Conférence animée par Pierre Serna

Cette conférence propose une présentation de la Nouvelle histoire de la révolution française de Jean-Clément Martin publié aux éditons Perrin mais aussi sur l’évocation de ses ouvrages, le tout animé par Pierre Serna.

Il est tout d’abord rappelé qu’en 2012, on célèbre le 75ème anniversaire de l’institut de l’histoire de la révolution française, fondé par Georges Lefèvre et dont les sixièmes et les septièmes directeurs sont Jean-Clément Martin et Pierre Serna. L’enseignement historique de cette période se fait depuis 1885, à l’époque où la légitimité et le fondement historique de République devait être inscrit dans la mythographie révolutionnaire.

La conférence s’articule autour de deux questions centrales: Qu’est – ce que l’écriture de la révolution aujourd’hui? Quelle est l’évolution de l’historiographie, et des images et idées reçues sur la période révolutionnaire qui ont traversé les deux derniers siècles ?

Pierre Serna interroge tout d’abord Jean Clément-Martin sur le titre de son ouvrage: Pourquoi ce titre? Pourquoi une nouvelle histoire? Et pourquoi est-elle rédigée dans ce style, avec cette manière d´écrire?

Pour Jean-Clément Martin, il y avait la nécessité de ne pas s’enfermer dans une écriture savante mais de se tourner vers un public plus large. Le titre de l’ouvrage n’est pas de lui. L’éditeur le lui a imposé et sa première réaction a été de trouver que c’était un mauvais titre. Cette histoire aujourd’hui nouvelle, dans 6 mois, dans un an elle sera déjà vieille. Mais finalement ce titre ne lui semble pas être si idiot. Écrire l’histoire c’est écrire à un moment présent avec une vérité qui sera remise en cause plus tard. D’ailleurs, l’écriture universitaire sur la Révolution a cent ans, accumulant différentes strates dont fait partie Jean-Clément Martin.

C’est une nouvelle histoire car depuis 20 ans, suffisamment de travaux ont été publiés pour renouveler le champ de la recherche. Il y a donc une prise en compte de cette production, notamment de travaux confinés dans des articles et des thèses qui ne seront jamais publiés. Le livre comprend également des citations et des débats tirés des travaux de recherche américains et italiens. Ils fournissent un renouvèlement des approches de l’histoire de la Révolution, et ce jusque dans ses détails.

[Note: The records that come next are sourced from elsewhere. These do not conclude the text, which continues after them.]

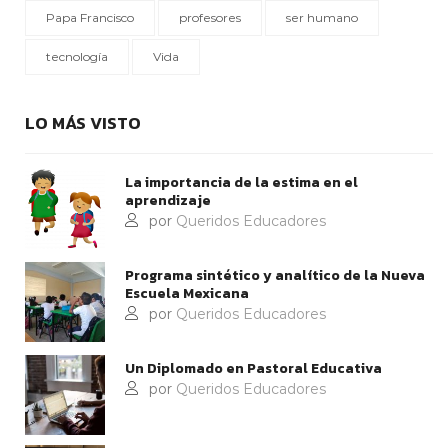
Papa Francisco
profesores
ser humano
tecnología
Vida
LO MÁS VISTO
La importancia de la estima en el
aprendizaje
por
Queridos Educadores
Programa sintético y analítico de la Nueva
Escuela Mexicana
por
Queridos Educadores
Un Diplomado en Pastoral Educativa
por
Queridos Educadores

Cette nouvelle histoire repose sur une démarche cohérente. C’est un récit à l’ancienne comme ceux produits il y a 20, 30 ans. En effet, on peut reprocher le manque d’une synthèse rédigé par un historien de la génération de Jean-Clément Martin. On utilise encore les synthèses de Lefèvre, Soboul, ou Furet produites il y a de cela 25 ans au minimum. Or, cette synthèse apparait nécessaire aujourd’hui que se pose la question du récit national dans la production de manuels ou de divers ouvrages. Pour Jean-Clément Martin, il est d’ailleurs regrettable de disposer de si peu de temps pour pouvoir écrire un tel récit en France par rapport à ses collègues des universités américaines. Cette nouvelle histoire, c’est un récit différent. Elle propose un retour sur la chronologie, une articulation autour de régions oubliées, notamment celles de la contre-révolution : il faut montrer que la réussite de la révolution, c’est une réussite locale, régionale. Le livre embrasse alors dans une lecture mondiale la spécificité de la révolution française.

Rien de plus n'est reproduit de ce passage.